Segundo comunicado emitido pelo órgão municipal, os livros eliminados apresentavam mofo e estavam contaminados por fungos. O esclarecimento detalha que a medida foi tomada para prevenir que outras obras do acervo fossem afetadas pelo mesmo problema. A biblioteca permanece fechada desde 2020, quando teve início um processo de reforma no local.

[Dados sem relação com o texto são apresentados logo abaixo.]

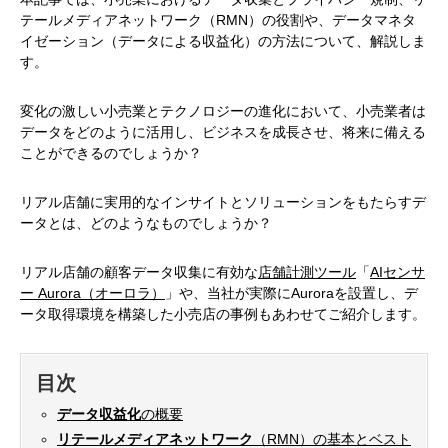
テールメディアネットワーク（RMN）の役割や、データマネタ
イゼーション（データによる収益化）の方法について、解説しま
す。
変化の激しい小売業とテクノロジーの進化において、小売業者は
データをどのように活用し、ビジネスを成長させ、将来に備える
ことができるのでしょうか？
リアル店舗に実用的なインサイトとソリューションをもたらすデ
ータとは、どのようなものでしょうか？
リアル店舗の顧客データ収集に有効な
店舗計測ツール
「
AIセンサ
ー Aurora（オーロラ）
」や、当社が実際にAuroraを設置し、デ
ータ取得環境を構築した小売店の事例もあわせてご紹介します。
目次
データ収益化
の概要
リテールメディアネットワーク
（RMN）の基本とベスト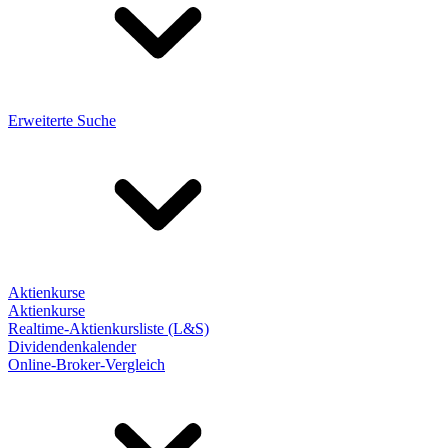
Erweiterte Suche
Aktienkurse
Aktienkurse
Realtime-Aktienkursliste (L&S)
Dividendenkalender
Online-Broker-Vergleich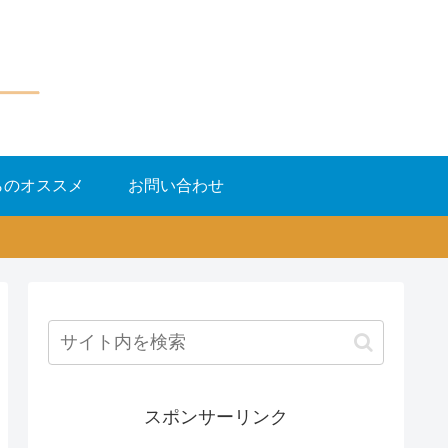
らのオススメ
お問い合わせ
スポンサーリンク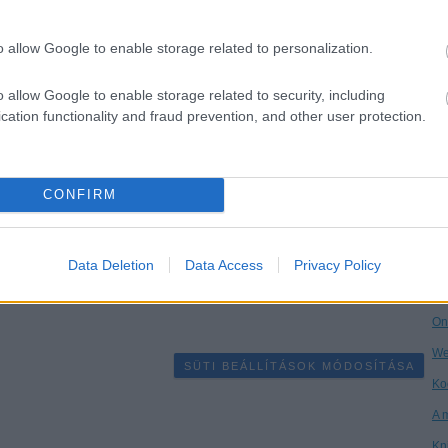
Dr
o allow Google to enable storage related to personalization.
Ha
Ár
o allow Google to enable storage related to security, including
cation functionality and fraud prevention, and other user protection.
Vi
Kö
An
Tetszik
0
CONFIRM
Ga
Ke
enc
orbán viktor
jobbik
csurka istván
nyakó istván
kiss
Data Deletion
Data Access
Privacy Policy
gábor
ifjabb hegedűs lóránt
nemzeti ünnep
szili katalin
Po
örgy
patrubány miklós
On
We
SÜTI BEÁLLÍTÁSOK MÓDOSÍTÁSA
Ko
A 
Kn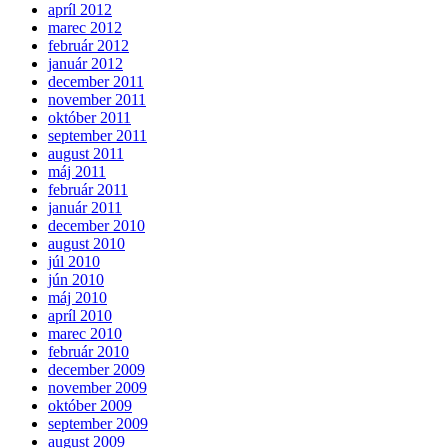
apríl 2012
marec 2012
február 2012
január 2012
december 2011
november 2011
október 2011
september 2011
august 2011
máj 2011
február 2011
január 2011
december 2010
august 2010
júl 2010
jún 2010
máj 2010
apríl 2010
marec 2010
február 2010
december 2009
november 2009
október 2009
september 2009
august 2009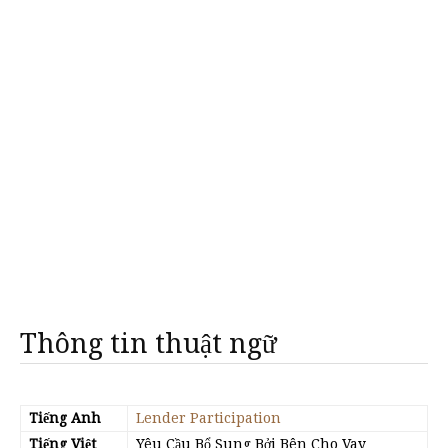
Thông tin thuật ngữ
Tiếng Anh
Lender Participation
Tiếng Việt
Yêu Cầu Bổ Sung Bởi Bên Cho Vay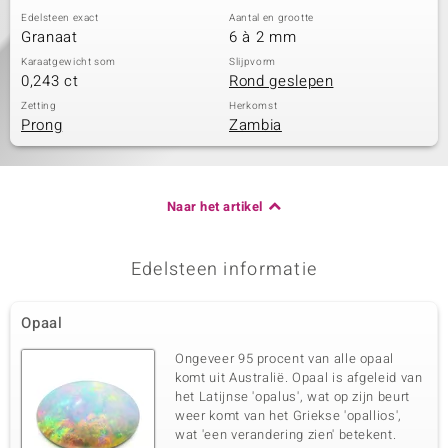
Edelsteen exact
Aantal en grootte
Granaat
6 à 2 mm
Karaatgewicht som
Slijpvorm
0,243 ct
Rond geslepen
Zetting
Herkomst
Prong
Zambia
Naar het artikel
Edelsteen informatie
Opaal
Ongeveer 95 procent van alle opaal
komt uit Australië. Opaal is afgeleid van
het Latijnse 'opalus', wat op zijn beurt
weer komt van het Griekse 'opallios',
wat 'een verandering zien' betekent.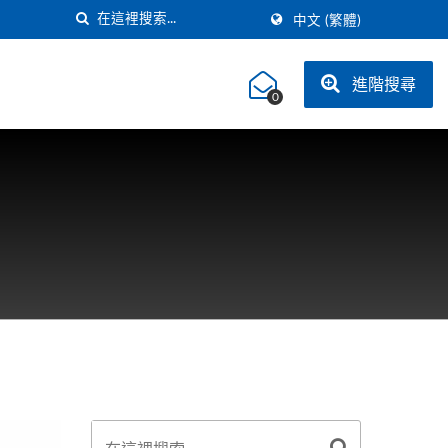
中文 (繁體)
進階搜尋
0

O descarte dos livros provocou insatisfação entre usuários do espaço, artistas e ex-gestores públicos. O quadrinista Cadu Simões, morador de Osasco, manifestou o seu descontentamento por meio de uma publicação em sua conta na rede social X. Simões relatou ter doado parte de sua coleção de histórias em quadrinhos à instituição e declarou que "muito provavelmente o material foi jogado no lixo". A administração do município não detalhou quais títulos e a quantidade de obras foram descartados.
“Mesmo os livros que pudessem estar com fungos, não necessariamente precisavam ser descartados, pois podem ser recuperados com o tratamento adequado. E, se esses livros chegaram a essa condição, foi justamente devido ao descaso tanto de Rogério Lins [ex-prefeito de Osasco] quanto de Gerson Pessoa [atual prefeito da cidade, do Podemos]”, escreveu o artista.
Juliana Gomes Curvelo, que foi vereadora em Osasco, também demonstrou indignação diante da atitude adotada pelo poder público em relação ao acervo da biblioteca. Em seu perfil no Instagram, a ex-parlamentar declarou que o espaço era, por muitos anos, responsável por garantir que estudantes de escolas públicas tivessem acesso, vivências e oportunidades. Em sua análise, o cenário atual representa a negação desses direitos, com o descarte de livros, esvaziamento do espaço e desvalorização da história local.
Em nota oficial, a prefeitura informou que o acompanhamento do acervo da Biblioteca Pública Monteiro Lobato está sob responsabilidade de profissionais de biblioteconomia. O documento ainda afirma que os títulos removidos serão substituídos assim que houver aquisição de novos exemplares.
O órgão municipal comunicou que o espaço está passando por um processo de reestruturação, cujo objetivo é aprimorar os serviços oferecidos à população. Contudo, não foi fornecida previsão para a reabertura da biblioteca ao público.